Retirer des produits des rayons : c’est une tactique qu’utilisent parfois les retailers pour obtenir gain de cause en cas de conflits avec leurs fournisseurs. Mais personne n’y gagne, révèle une récente étude de la KU Leuven.
Négociations impitoyables
En cas de désaccord avec un fabricant, le retailer peut décider de retirer les produits du fournisseur en question de ces rayons. C’est ce qu’on appelle le déréférencement. Ce phénomène prouve que les deux parties sont prêtes à aller jusqu’à l’extrême pour défendre leur point de vue lors de négociations impitoyables.
A titre illustratif, citons quelques exemples récents, notamment le conflit entre Heineken et Jumbo aux Pays-Bas et entre Dr. Oetker et la chaîne de supermarchés allemande Real. Dans les deux cas les marques ont été retirées des rayons des supermarchés et ne sont réapparues qu’au moment où le conflit a été solutionné.
Les rapports de force ont changé
En effet, il y a bien longtemps que les retailers ne se laissent plus marcher sur les pieds par les fabricants tout-puissants. Avec leurs marques maison ils disposent d’une arme efficace. De plus ils décident eux-mêmes quelles seront les marques qui occuperont les espaces limités et très convoités dans les rayons. Ils peuvent également collecter des données plus précises concernant la vente de leurs produits via les cartes de fidélité de leurs clients, par exemple. C’est pourquoi les rapports de force entre les deux parties ont radicalement changé : les fabricants doivent donc considérer les retailers comme leurs égaux.
Lorsque les négociations s’enlisent, les retailers préfèrent parfois avoir recours à leur arme ultime, plutôt que de faire la moindre concession s’ils n’obtiennent pas les conditions voulues.
Une situation perdant-perdant
Une étude de la KU Leuven démontre que le déréférencement en cas de conflit ne laisse personne indemne. L’université de Leuven est la première à explorer ce phénomène d’un point de vue académique dans une étude publiée dans le magazine de renom Journal of Marketing, une référence internationale. « Dans ce premier article nous avons étudié les conséquences d’un grand déréférencement suite à un désaccord commercial.

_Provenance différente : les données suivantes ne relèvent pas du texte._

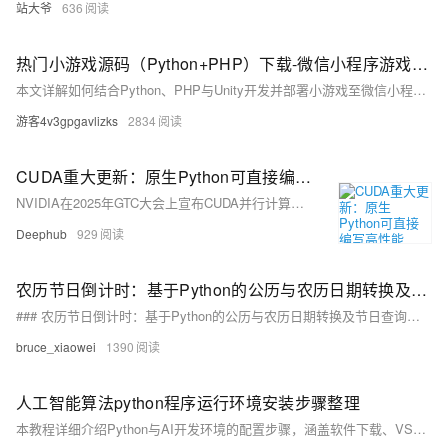
站大爷
636
热门小游戏源码（Python+PHP）下载-微信小程序游戏源码Unity发实战指南​
本文详解如何结合Python、PHP与Unity开发并部署小游戏至微信小程序。涵盖技术选型、Pygame实战、PHP后端对接、Unity转换适配及性能优化，提供从原型到发布的完整指南，助力开发者快速上手并发布游戏。
游客4v3gpgavlizks
2834
CUDA重大更新：原生Python可直接编写高性能GPU程序
NVIDIA在2025年GTC大会上宣布CUDA并行计算平台正式支持原生Python编程，消除了Python开发者进入GPU加速领域的技术壁垒。这一突破通过重新设计CUDA开发模型，引入CUDA Core、cuPyNumeric、NVMath Python等核心组件，实现了Python与GPU加速的深度集成。开发者可直接用Python语法进行高性能并行计算，显著降低门槛，扩展CUDA生态，推动人工智能、科学计算等领域创新。此更新标志着CUDA向更包容的语言生态系统转型，未来还将支持Rust、Julia等语言。
Deephub
929
农历节日倒计时：基于Python的公历与农历日期转换及节日查询小程序
### 农历节日倒计时：基于Python的公历与农历日期转换及节日查询小程序 该程序通过`lunardate`库实现公历与农历的日期转换，支持闰月和跨年处理，用户输入农历节日名称后，可准确计算距离该节日还有多少天。功能包括农历节日查询、倒计时计算等。欢迎使用！ （239字符）
bruce_xiaowei
1390
人工智能算法python程序运行环境安装步骤整理
本教程详细介绍Python与AI开发环境的配置步骤，涵盖软件下载、VS2017安装、Anaconda配置、PyCharm设置及组件安装等内容，适用于Windows系统，助你快速搭建开发环境。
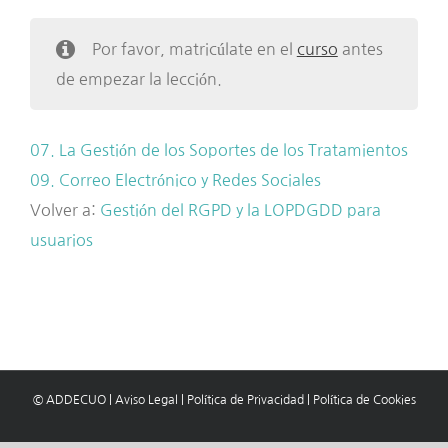
Por favor, matricúlate en el
curso
antes
de empezar la lección.
07. La Gestión de los Soportes de los Tratamientos
09. Correo Electrónico y Redes Sociales
Volver a:
Gestión del RGPD y la LOPDGDD para
usuarios
© ADDECUO
|
Aviso Legal
|
Política de Privacidad
|
Política de Cookies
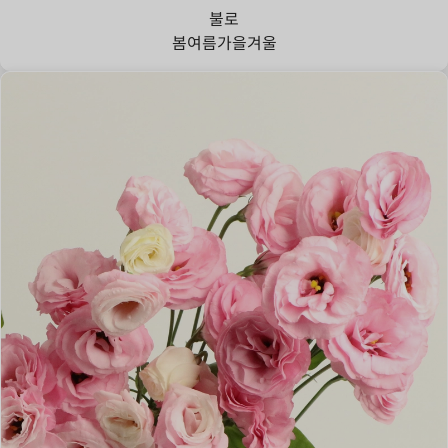
불로
봄
여름
가을
겨울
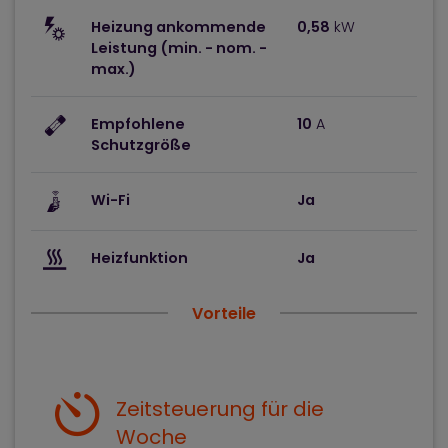
Heizung ankommende
0,58
kW
Leistung (min. - nom. -
max.)
Empfohlene
10
A
Schutzgröße
Wi-Fi
Ja
Heizfunktion
Ja
Vorteile
Zeitsteuerung für die
Woche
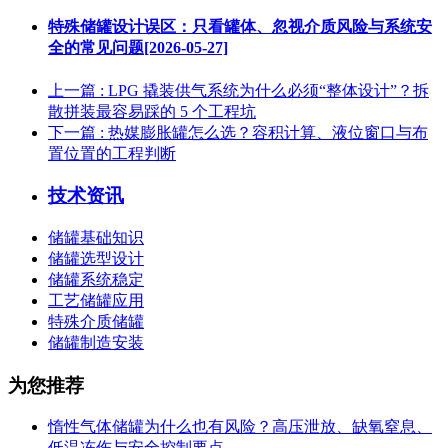
特殊储罐设计误区：只看罐体、忽视介质风险与系统安
全的常见问题[2026-05-27]
上一篇
: LPG 撬装供气系统为什么必须“整体设计”？拆
散拼装最容易踩的 5 个工程坑
下一篇
: 热媒膨胀罐怎么选？容积计算、液位窗口与布
置位置的工程判断
技术资讯
储罐基础知识
储罐选型设计
储罐系统稳定
工艺储罐应用
特殊介质储罐
储罐制造安装
为您推荐
惰性气体储罐为什么也有风险？高压泄放、缺氧窒息、
低温冻伤与安全控制要点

Nous avons tenté de déterminer qui des deux parties prenait le dessus dans un tel conflit et pour quelles sortes de produits et/ou marques le déréférencement est plus ou moins nuisible pour le retailer et le producteur », expliquent Sara Van der Maelen, Els Breugelmans et Kathleen Cleeren (KU Leuven).
Leur conclusion ? « Le déréférencement en cas de conflit entraîne une situation perdant-perdant pour les deux parties. Dans leur lutte acharnée pour obtenir gain de cause, ils ne peuvent oublier le consommateur. Si le consommateur change de supermarché pour acheter ailleurs le produit non-disponible, le retailer perdra des revenus. Si par contre le consommateur au sein du même supermarché change de marque parce que la marque voulue n’est pas disponible, c’est le producteur qui perdra des revenus. »
Peser le pour et le contre
« L’étude démontre que le retailer subit le manque à gagner le plus important, et le fabricant le manque à gagner le moins important. Toutefois le deux parties disposent d’armes capables de les protéger s’ils risquent de perdre des revenus. Ainsi un retailer est en position de force dans les catégories avec un vaste assortiment, alors que le fabricant disposant d’une marque forte pourra compter sur la fidélité du consommateur qui changera spécialement de supermarché pour y acheter sa marque favorite. »
« Les deux parties risquent le plus gros manque à gagner dans les catégories où les achats sont généralement planifiés (donc rarement impulsifs). Dans ce type de catégories le déréférencement est à éviter. Le message pour les retailers et les fabricants est donc clair : pesez le pour et le contre entre le risque de manque à gagner et l’inflexibilité lors de négociations.
S. Van der Maelen, E. Breugelmans and K. Cleeren (2016), “The Clash of the Titans: On Retailer and Manufacturer Vulnerability in Conflict Delistings,” Forthcoming in Journal of Marketing.